Data provided Block Start

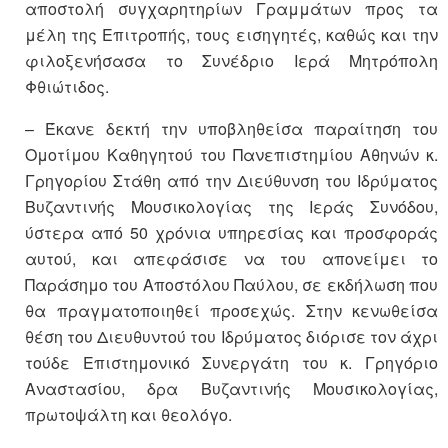
αποστολή συγχαρητηρίων Γραμμάτων προς τα
μέλη της Επιτροπής, τους εισηγητές, καθώς και την
φιλοξενήσασα το Συνέδριο Ιερά Μητρόπολη
Φθιώτιδος.
– Έκανε δεκτή την υποβληθείσα παραίτηση του
Ομοτίμου Καθηγητού του Πανεπιστημίου Αθηνών κ.
Γρηγορίου Στάθη από την Διεύθυνση του Ιδρύματος
Βυζαντινής Μουσικολογίας της Ιεράς Συνόδου,
ύστερα από 50 χρόνια υπηρεσίας και προσφοράς
αυτού, και απεφάσισε να του απονείμει το
Παράσημο του Αποστόλου Παύλου, σε εκδήλωση που
θα πραγματοποιηθεί προσεχώς. Στην κενωθείσα
θέση του Διευθυντού του Ιδρύματος διόρισε τον άχρι
τούδε Επιστημονικό Συνεργάτη του κ. Γρηγόριο
Αναστασίου, δρα Βυζαντινής Μουσικολογίας,
πρωτοψάλτη και θεολόγο.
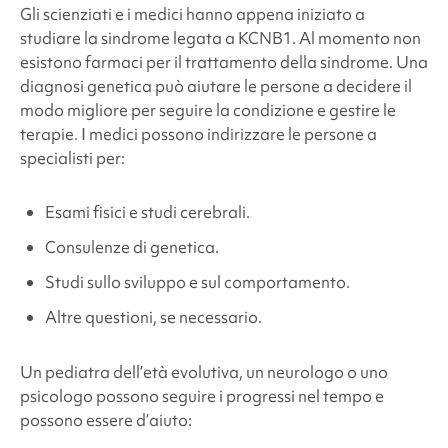
Gli scienziati e i medici hanno appena iniziato a
studiare la
sindrome legata a KCNB1
. Al momento non
esistono farmaci per il trattamento della sindrome. Una
diagnosi genetica può aiutare le persone a decidere il
modo migliore per seguire la condizione e gestire le
terapie. I medici possono indirizzare le persone a
specialisti per:
Esami fisici e studi cerebrali.
Consulenze di genetica.
Studi sullo sviluppo e sul comportamento.
Altre questioni, se necessario.
Un pediatra dell’età evolutiva, un neurologo o uno
psicologo possono seguire i progressi nel tempo e
possono essere d’aiuto:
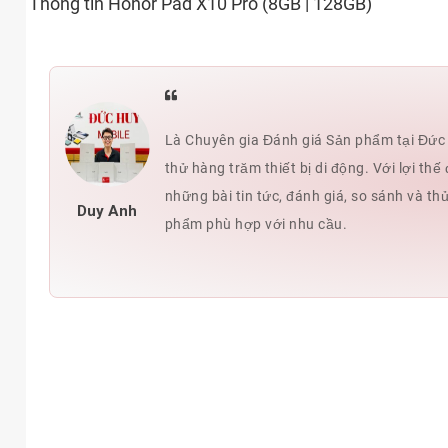
Thông tin Honor Pad X10 Pro (8GB | 128GB)
Là Chuyên gia Đánh giá Sản phẩm tại Đức H
thử hàng trăm thiết bị di động. Với lợi t
những bài tin tức, đánh giá, so sánh và th
Duy Anh
phẩm phù hợp với nhu cầu.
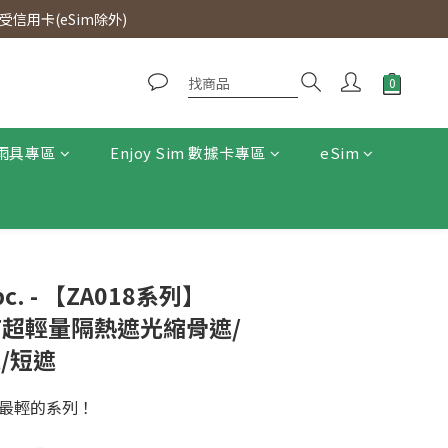
0即免運費。
信用卡(eSim除外)
0即免運費。
雨具專區
Enjoy Sim 數據卡專區
eSim
. - 【ZA018系列】
GHT超輕量隔熱遮光縮骨遮/
/短遮
小、最輕的系列！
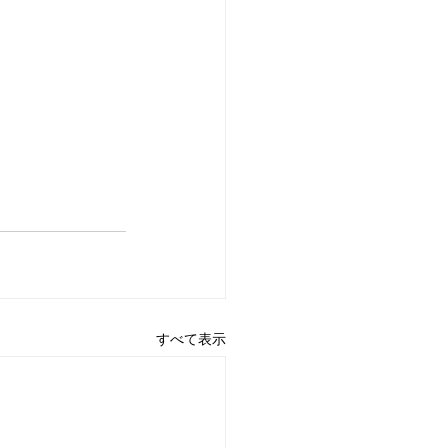
すべて表示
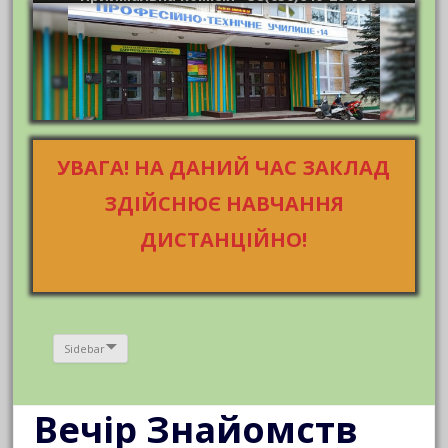
УВАГА! НА ДАНИЙ ЧАС ЗАКЛАД
ЗДІЙСНЮЄ НАВЧАННЯ
ДИСТАНЦІЙНО!
Sidebar
Вечір Знайомств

Data provided Block End

▶ _What the exercise asks_: Between and including the line with "μέλη της Επιτροπής, τους" and the line with "Esami fisici e studi cerebrali.", repeat every line exactly as it appears above, with pictures left out.

▶ _Task answer_:
μέλη της Επιτροπής, τους εισηγητές, καθώς και την
φιλοξενήσασα το Συνέδριο Ιερά Μητρόπολη
Φθιώτιδος.
– Έκανε δεκτή την υποβληθείσα παραίτηση του
Ομοτίμου Καθηγητού του Πανεπιστημίου Αθηνών κ.
Γρηγορίου Στάθη από την Διεύθυνση του Ιδρύματος
Βυζαντινής Μουσικολογίας της Ιεράς Συνόδου,
ύστερα από 50 χρόνια υπηρεσίας και προσφοράς
αυτού, και απεφάσισε να του απονείμει το
Παράσημο του Αποστόλου Παύλου, σε εκδήλωση που
θα πραγματοποιηθεί προσεχώς. Στην κενωθείσα
θέση του Διευθυντού του Ιδρύματος διόρισε τον άχρι
τούδε Επιστημονικό Συνεργάτη του κ. Γρηγόριο
Αναστασίου, δρα Βυζαντινής Μουσικολογίας,
πρωτοψάλτη και θεολόγο.
Gli scienziati e i medici hanno appena iniziato a
studiare la
sindrome legata a KCNB1
. Al momento non
esistono farmaci per il trattamento della sindrome. Una
diagnosi genetica può aiutare le persone a decidere il
modo migliore per seguire la condizione e gestire le
terapie. I medici possono indirizzare le persone a
specialisti per:
Esami fisici e studi cerebrali.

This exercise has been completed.